Hikmah Puasa di Bulan Suci Ramadan
Allah SWT mewajibkan puasa selama satu bulan penuh kepada setiap Muslim, sebagaimana perintah dalam Al-Qur’an. Dalam Surah Al-Baqarah ayat 183 disebutkan: “Kutiba ‘alaikumus-shiyam…” yang berarti “Diwajibkan atas kamu berpuasa.”
Ayat ini menegaskan kewajiban puasa Ramadan bagi orang-orang beriman, sebagaimana juga diwajibkan kepada umat terdahulu, dengan tujuan utama agar mencapai derajat ketakwaan (la’allakum tattaqun).
Kewajiban ini berlaku bagi umat Islam yang telah baligh. Dalam satu tahun terdapat 12 bulan, namun Allah hanya mewajibkan puasa selama satu bulan saja. Hal ini tentu mengandung hikmah besar. Pertanyaannya, apa maksud dan manfaatnya bagi seorang Muslim?
Untuk memahami hal tersebut, kita perlu bertafakur sejenak: apakah selama ini kita benar-benar tunduk dan pasrah kepada ketentuan Allah, atau justru lebih sering mengikuti hawa nafsu?
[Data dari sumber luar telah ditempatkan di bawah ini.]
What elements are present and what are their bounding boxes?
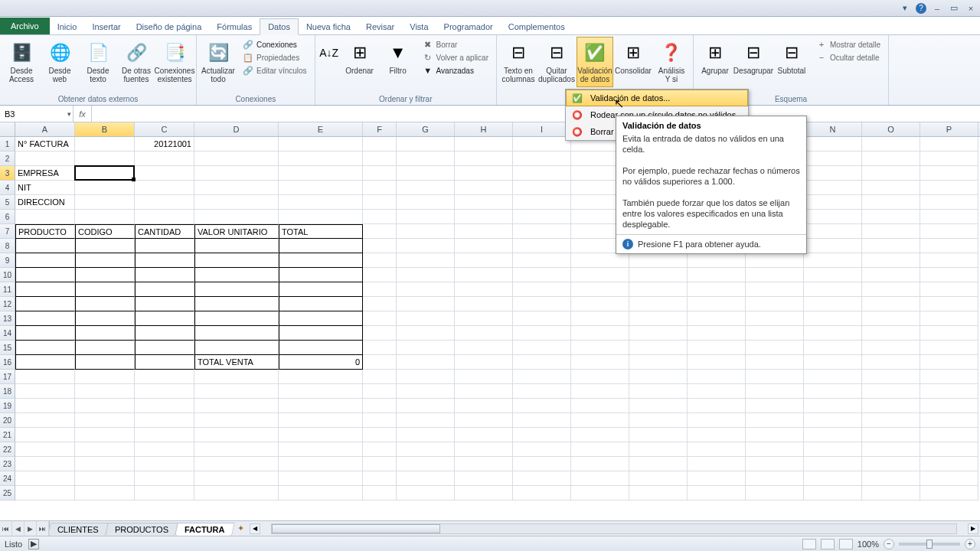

Dari perenungan ini, kita menyadari bahwa seorang Muslim sejatinya harus memiliki hubungan yang baik dengan Allah (hablum minallah) sebagai konsekuensi dari syahadat ilahiyah. Di sisi lain, ia juga harus konsisten mengikuti sunnah Nabi sebagai konsekuensi syahadat nabawiyah.
Namun dalam praktiknya, sering terjadi “pertempuran” dalam diri manusia antara dorongan hawa nafsu yang mengarah pada kemaksiatan dan bisikan hati nurani yang mengajak kepada ketaatan. Puasa hadir sebagai sarana untuk menjernihkan jiwa, membersihkan kotoran hati yang menumpuk selama 11 bulan akibat kelalaian.
Melalui puasa, sifat egois dikikis dan diganti dengan keistiqamahan dalam ketaatan. Sifat rakus berubah menjadi kepedulian dan semangat berbagi kepada sesama. Dengan demikian, puasa bukan hanya ibadah yang bersifat hablum minallah, tetapi juga memiliki dampak sosial yang kuat.
Adapun tanda diterimanya puasa seorang hamba antara lain:
1. Peka terhadap panggilan Allah
Hatinya tergerak ketika mendengar azan dan segera menunaikan salat fardhu. Ia juga merasakan getaran dalam hatinya ketika nama Allah disebut, sebagaimana firman-Nya: “Wa idza dzukirallahu wajilat qulubuhum” — apabila disebut nama Allah, bergetarlah hati mereka.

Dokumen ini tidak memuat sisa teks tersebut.